The ray may also strike the unit cylinder by piercing the caps. A test must be made to determine points of intersection with the planes $z=-1 $ and $z=1 $ , if the hit point lies within the radius of the cap $((s_{x}+c_{x}t_{h})^{2}+(s_{y}+c_{y}t_{h})^{2}\le1) $ , then the ray strikes the cylinder at that point.
The equation for an infinite double cone is $ $x^{2}+y^{2}=\frac{(1-z)^{2}}{4} $ , again hit points can be found by substituting $x $ , $y $ and $z$ by the $x$ , $y$ , and $z$ components of the ray and solving the resulting quadratic. Like the cylinder, the $z$ co-ord of the hit points must occur between 0 and +1. Also a separate test must be made to determine if the base of the cone has been pierced.

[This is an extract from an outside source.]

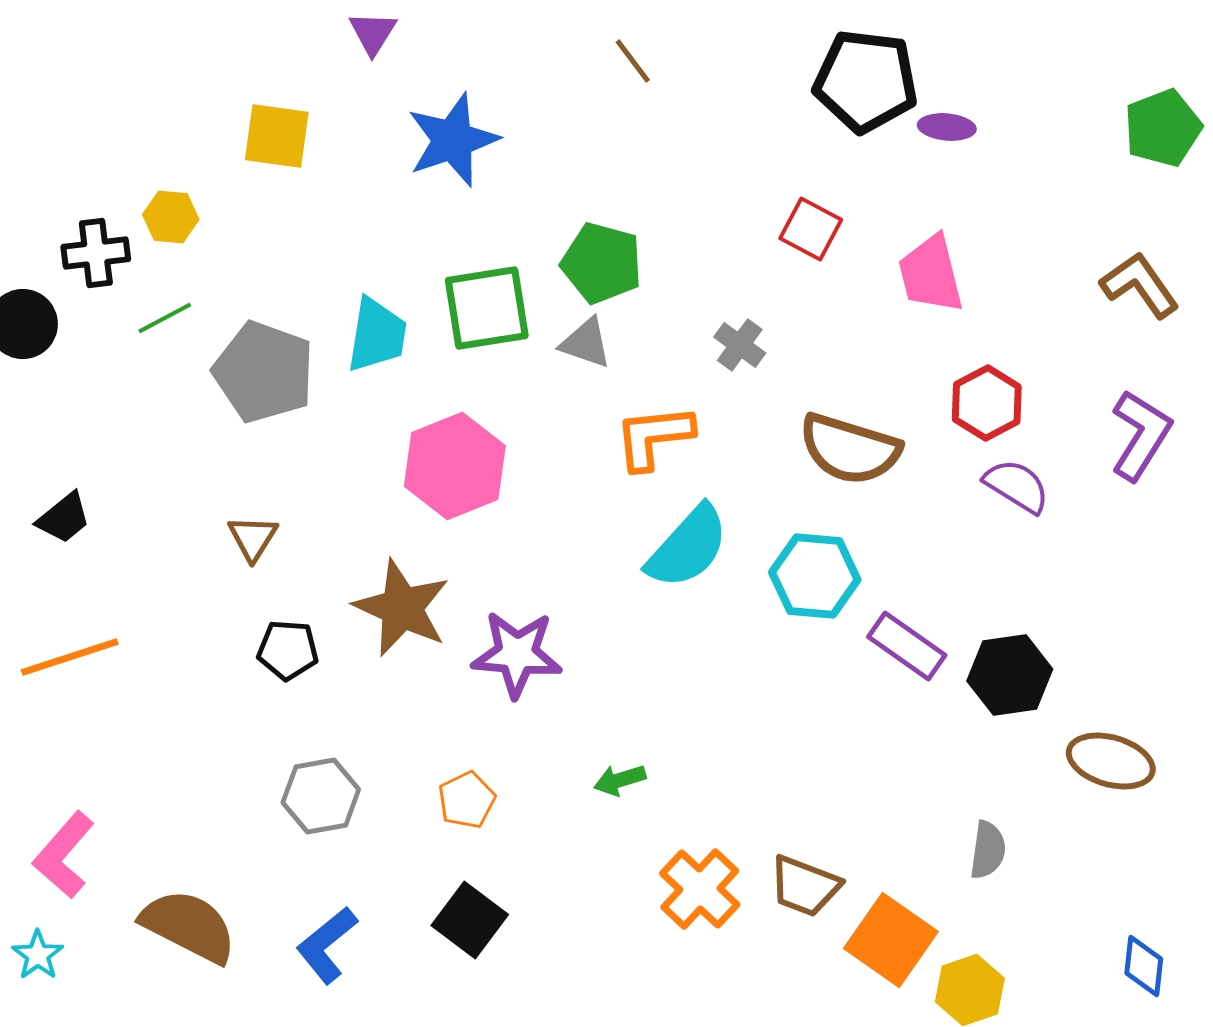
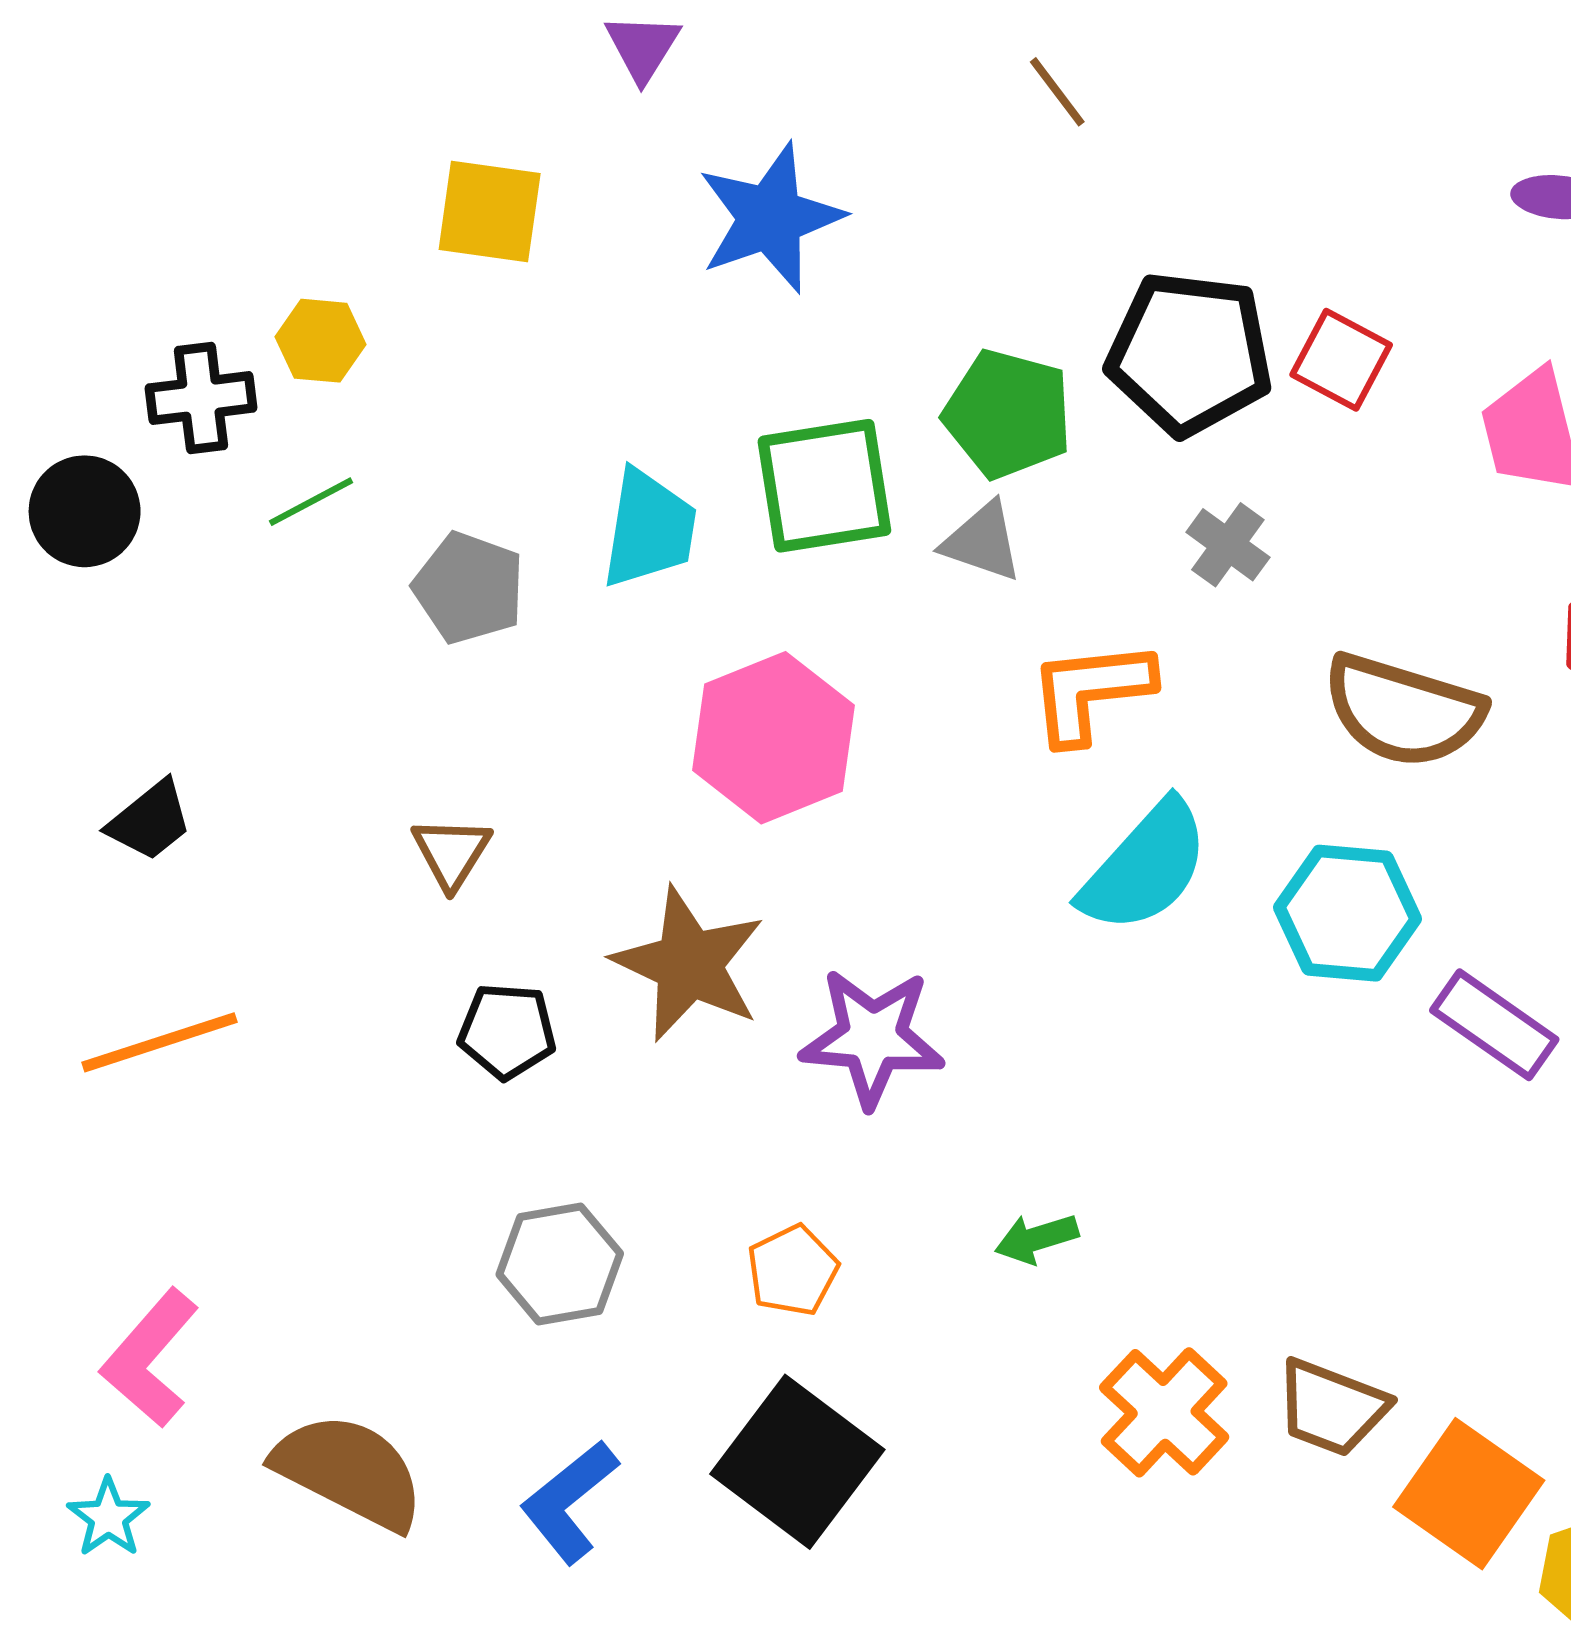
black pentagon: (866, 81) -> (1190, 353), moved
gray pentagon: (264, 372) -> (469, 588), size x0.7
black square: (470, 920) -> (797, 1462), size x1.4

As has been seen, computing hit points for 3D objects can be expensive. If we have a scene with many objects, for each ray from the eye we need to check for intersections with all objects. However each ray will usually strike a small percentage of the objects in a scene. It has been estimated that 95% of the time of a naive raytracer is spent determining intersections. There would be a significant gain in efficiency if there was a way to quickly eliminate objects which are not struck by a given ray without having to perform the expensive tests seen above. This can be done by using extents. An extent defines a simple area around each object which can be quickly tested for intersections. For primary rays (rays from the eye), each object is projected onto the viewplane and the minimum bounding rectangle (MBR) for each object is calculated before raytracing begins). The MBR is determined by finding the maximum and minimum $x$ and $y$ co-ordinates for the projected image. Each ray is then tested to see if it intersects the MBR, (this is done by checking if this current pixel is inside the MBR), if it does not, the object cannot possibly be intersected by the ray and is ignored. If the MBR is intersected, we can then apply a more precise intersection test to determine if and where the ray intersects the object in question.
This process can be improved by using union extentsfor clusters of small objects. This involves finding a MBR which encloses a number of objects. Using union extents, large numbers of objects can be eliminated with one quick test.
A basic raytracer will compute the light intensity at a point, by using the surface normal, viewer and light orientation in an illumination model. But it is possible that a point is shaded from a light source by another object. This point is in shadow and there will be no diffuse or specular component from that light source.
To determine a if a point is in shadow with respect to a particular light source, a secondary ray is generated. This ray starts at the hit point on the surface in question ( $t=0 $ ) and emanates to the light source ( $t=1$ ). This ray is then tested for intersections. If any intersections occur between t=0 and t=1, then the surface point is in shadow with respect to the objects intersected. This test is carried out for each of the light sources in the scene. Even is the scene contains only one object, a test for shadows must be carried out as an object can shadow itself. This process is a similar to testing the primary ray for intersections, except;
For a point on a surfaces which is reflective and/or transparent, the light returning to the eye will have 5 components:
$ \begin{displaymath} I_{tot}=I_{amb}+\underline{I_{diff}+ I_{spec}}+ I_{refl}+ I_{refr} \end{displaymath} $The first three are familiar from the lighting model ( again there are separate diffuse and specular components for each light source, so the underlined component is repeated for each light source).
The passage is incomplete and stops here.